The 70s are, in the middle of the 21st century, everywhere. Fashion has been responsible for reviving garments, accessories, prints and, incidentally, hairstyles and haircuts. That is why today the style of Stevie Nicks, the star who has managed to take his aesthetic influence further, to the point of becoming a cult figure. In 1974 he landed in Fleetwood Mac and contributed to the takeoff of the band, which reached the top of the charts in 1977 with "Rumors", the eighth best-selling album in history with more than 40 million copies. It was iconic from minute zero: her wild and layered mane reminds us that we don't always have to look for the polished and smooth effect that Instagram insists on. Now that summer comes, we can forget about the iron and recover rock'n'roll.
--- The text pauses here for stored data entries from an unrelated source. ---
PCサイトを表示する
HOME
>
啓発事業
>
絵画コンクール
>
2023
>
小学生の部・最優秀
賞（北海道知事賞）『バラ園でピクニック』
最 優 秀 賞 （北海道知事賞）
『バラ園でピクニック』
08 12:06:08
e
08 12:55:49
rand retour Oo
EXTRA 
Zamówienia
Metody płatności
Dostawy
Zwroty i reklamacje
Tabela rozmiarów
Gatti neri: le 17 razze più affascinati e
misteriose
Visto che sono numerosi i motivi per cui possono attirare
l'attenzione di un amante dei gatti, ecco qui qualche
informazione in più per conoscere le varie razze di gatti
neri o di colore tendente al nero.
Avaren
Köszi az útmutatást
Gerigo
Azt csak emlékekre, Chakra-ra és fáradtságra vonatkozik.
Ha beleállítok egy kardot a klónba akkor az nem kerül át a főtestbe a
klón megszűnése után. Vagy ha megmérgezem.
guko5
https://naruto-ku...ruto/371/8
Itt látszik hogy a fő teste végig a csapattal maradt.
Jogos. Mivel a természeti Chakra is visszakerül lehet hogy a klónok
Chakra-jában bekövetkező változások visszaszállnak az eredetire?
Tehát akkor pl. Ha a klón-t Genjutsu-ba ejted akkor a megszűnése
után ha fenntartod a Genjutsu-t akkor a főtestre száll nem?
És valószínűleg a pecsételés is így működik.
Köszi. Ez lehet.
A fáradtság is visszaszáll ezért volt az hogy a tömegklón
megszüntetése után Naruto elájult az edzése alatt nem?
Throughout the decade of the 70'sStevie Nicks was faithful to her characteristic layered haircut, a classic to keep her manes kinky under control and that the volume does not get out of hand. Weathered is always a good idea for very curly hair but also for very very straight, because it provides movement, structure and nerve to hair that needs definition.
Stevie nicks also gave him his personal touch by brushing it intensively to undo the curl and make the mane look rough and wild. Contrary to what happens today, Nicks was chasing the frizz effect of fried hair. Today we may not dare so much, but if we simply allow a well-made shag cut to air dry, the layers will make their Magic and they will help us achieve a natural and summery look that can be even rejuvenating.
Actually resort constantly Styling products and heat tools such as irons or curling irons are nothing more than going against the nature of hair. In fact, good hairdressers insist that a good cut and the right color are a sufficient condition for a good look. If we have to spend a lot of time styling it only means that we have a bad cut or that we are pursuing a standard capillary that belongs to the virtual world and not to the real one. Let's get inspired by Stevie Nicks: great even with 'frizz'.